Die Digitalisierung der Gesellschaft hat die Kommunikationsräume
erweitert und damit den Raum, in dem Menschen Konflikte austragen.
Deshalb plädierte Prof. Dr. Petra Grimm von der Hochschule der Medien
in Stuttgart in ihrem Vortrag über "verletzendes Onlineverhalten aus
medienethischer Sicht" für eine "Ethik der Achtsamkeit" und forderte
eine "Netzcourage als neue Form der Zivilcourage, um Mobbingopfer zu
stärken". Gerade die Rolle der "Bystander", also der Mitläufer, die
das Mobbing beobachten, müsse in der Präventionsarbeit verstärkt in
den Vordergrund rücken.
"Jugendliche sind bei Cybermobbing mitverantwortlich, wenn sie
nicht eingreifen", so brachte es Mareike Schemmerling,
medienpädagogische Referentin am JFF - Institut für Medienpädagogik
in Forschung und Praxis, auf den Punkt und nannte die fragwürdige
Einstellung vieler Digital Natives "Egal 2.0". Nicht nur auf Täter
und Opfer, sondern gerade auch auf die Bystander zielt das Projekt
"ICH WIR IHR im Netz - Werkstätten zur Förderung von Werte- und
Medienkompetenz", das Schemmerling vorstellte. Von ihren positiven
Erfahrungen mit einem Planspiel "Cyber-Mobbing" berichtete Beatrix
Benz, Referentin für Jugendmedienschutz und Medienpädagogik bei der
Aktion Jugendschutz der Landesarbeitsstelle Bayern.

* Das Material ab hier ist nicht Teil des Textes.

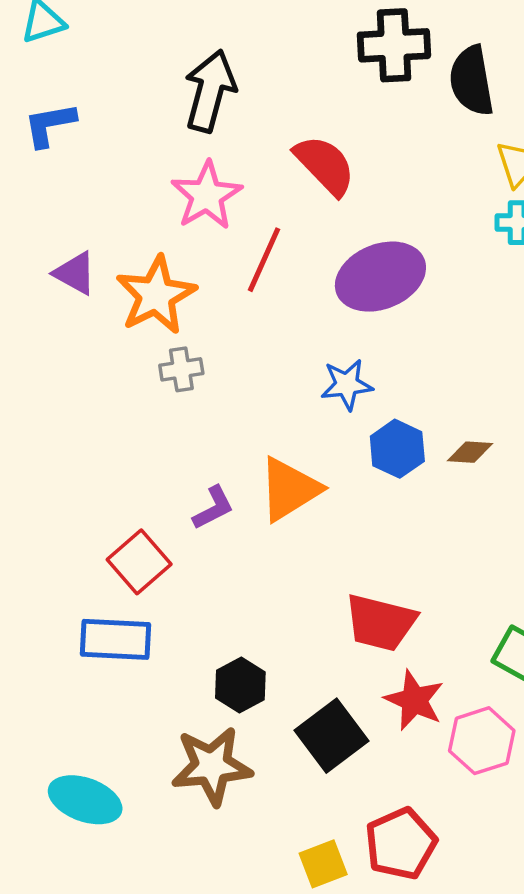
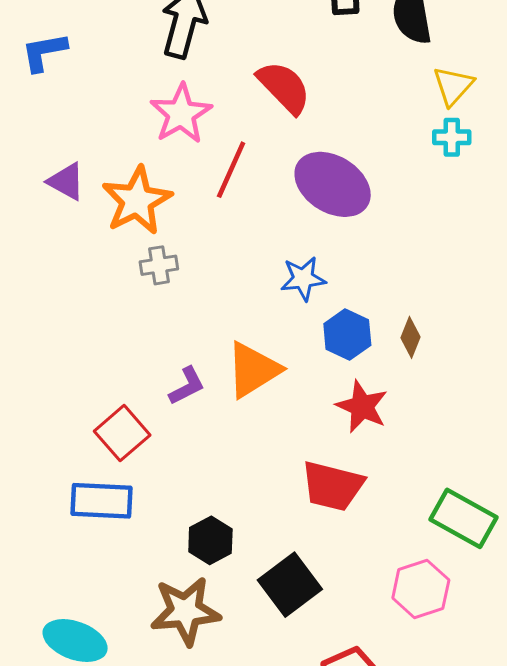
purple ellipse: (380, 277) -> (333, 184), turned 54
brown diamond: (470, 452) -> (411, 337), turned -72
red star: (414, 700) -> (362, 407), moved

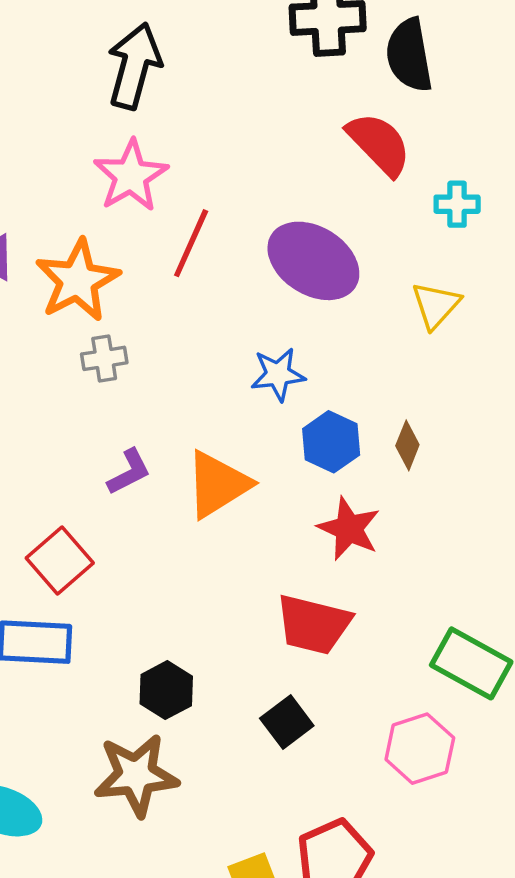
yellow triangle: (453, 86) -> (436, 305), moved
red semicircle: (284, 87) -> (379, 144), moved
purple L-shape: (187, 386) -> (129, 472), moved
black square: (290, 585) -> (287, 722), moved, size x0.7

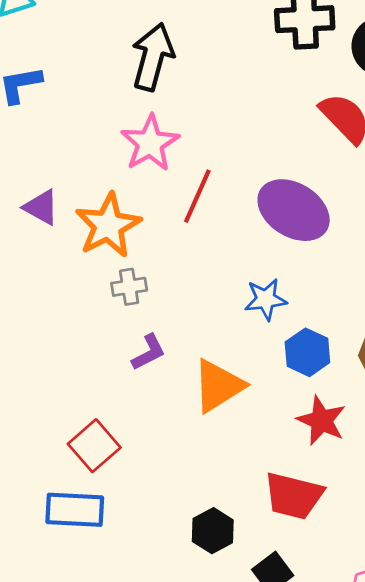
purple L-shape: (129, 472) -> (149, 352), moved
black hexagon: (166, 690) -> (213, 531), moved

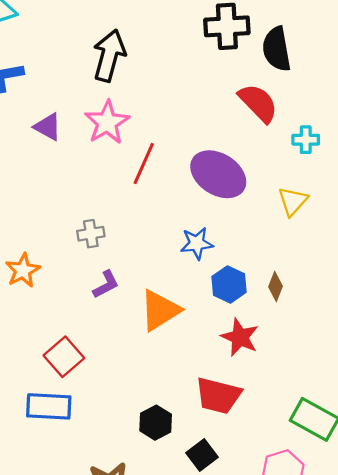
purple triangle: (41, 207) -> (48, 127), moved
orange star: (108, 225) -> (23, 270), moved, size x0.7

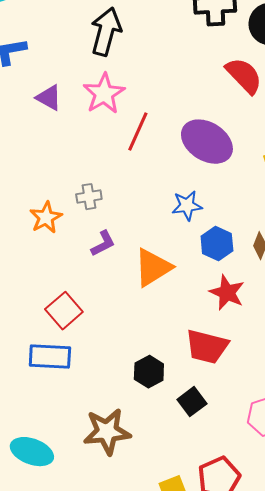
orange star: (23, 270) -> (46, 218), moved

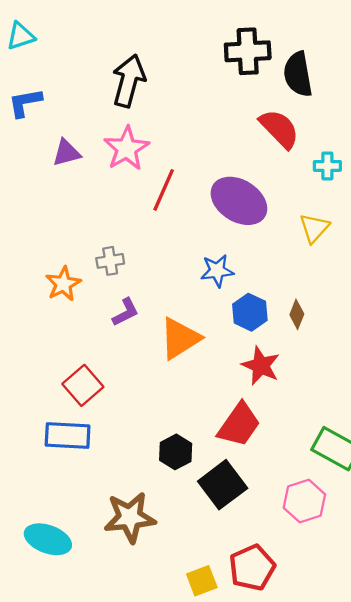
purple triangle: (49, 98) -> (66, 153), turned -44
red trapezoid: (207, 347) -> (239, 425), turned -69
black square: (192, 402) -> (223, 485), size x1.5

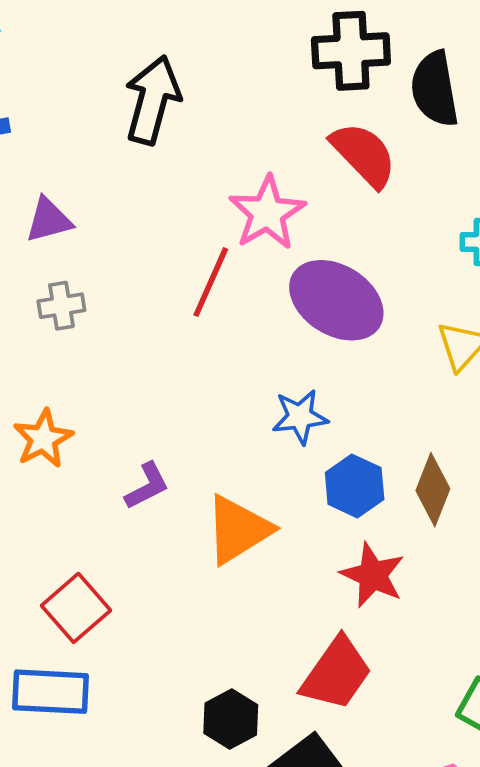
red semicircle: (279, 129) -> (364, 155), moved
pink star: (127, 148) -> (267, 213), moved
gray cross: (110, 261) -> (61, 306), moved
brown diamond: (297, 314) -> (433, 490), size x1.4

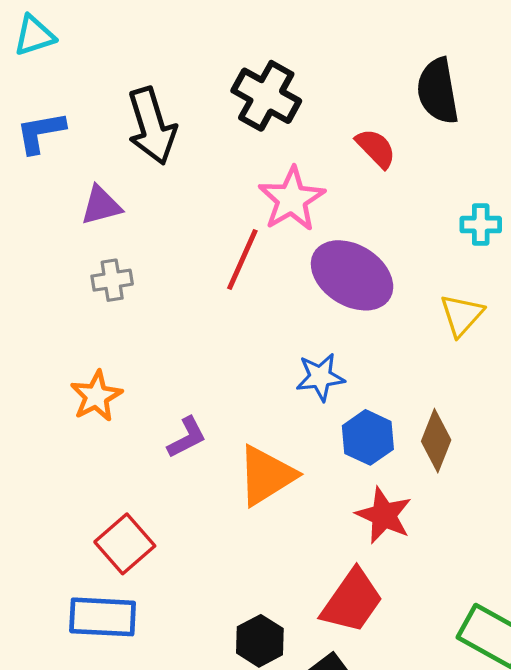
black cross: (351, 51) -> (266, 96), moved, turned 32
black arrow: (152, 100) -> (152, 126), moved, turned 148
red semicircle: (364, 155) -> (376, 148), size x0.7

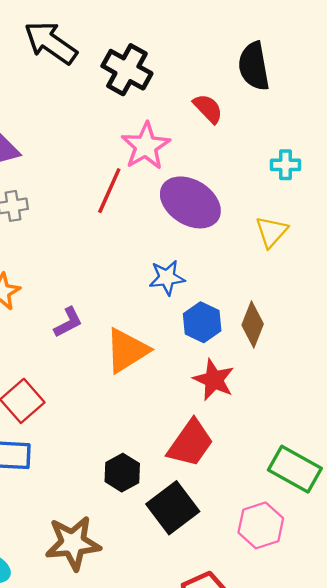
black arrow: (152, 126) -> (51, 43), moved, turned 142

Schwierig sei
momentan in ihren Augen die Beliebtheit des Dienstes WhatsApp, da
hier "ganz viel in geschlossenen Gruppen stattfindet, auf die
Erwachsene keinen Zugriff haben". Schriftliche Klassen- oder
Gruppenvereinbarungen, die alle Beteiligten unterschreiben müssen,
sind ihrer Meinung nach daher zur Prävention unerlässlich.
"Man muss nicht nur mit Täter und Opfer, sondern mit der ganzen
Klasse arbeiten", dieser Meinung war auch Markus Prummer von der
Staatlichen Schulberatungsstelle Schwaben. Er plädierte für eine
Anti-Mobbing-Konvention an Schulen, um ein einheitliches Vorgehen zu
erreichen. Erfahrungen bei der Elternarbeit waren das Thema von
Oliver Arnold, Referent des Medienpädagogischen Referentennetzwerks
Bayern. Seine Beobachtung: "Cybermobbing ist für viele Eltern heute
noch ein vorwiegend technisches Problem der neuen Medien. Der
persönliche, emotionale Aspekt wird oft vernachlässigt." Eine Folge
davon sei, dass viele Eltern in dem Bereich den Kontakt zu ihren
Kindern verloren hätten und sich deshalb Aktionspläne der Schulen
wünschten.
Erkenntnisse, die Handlungsbedarf signalisieren. Moderator Dr.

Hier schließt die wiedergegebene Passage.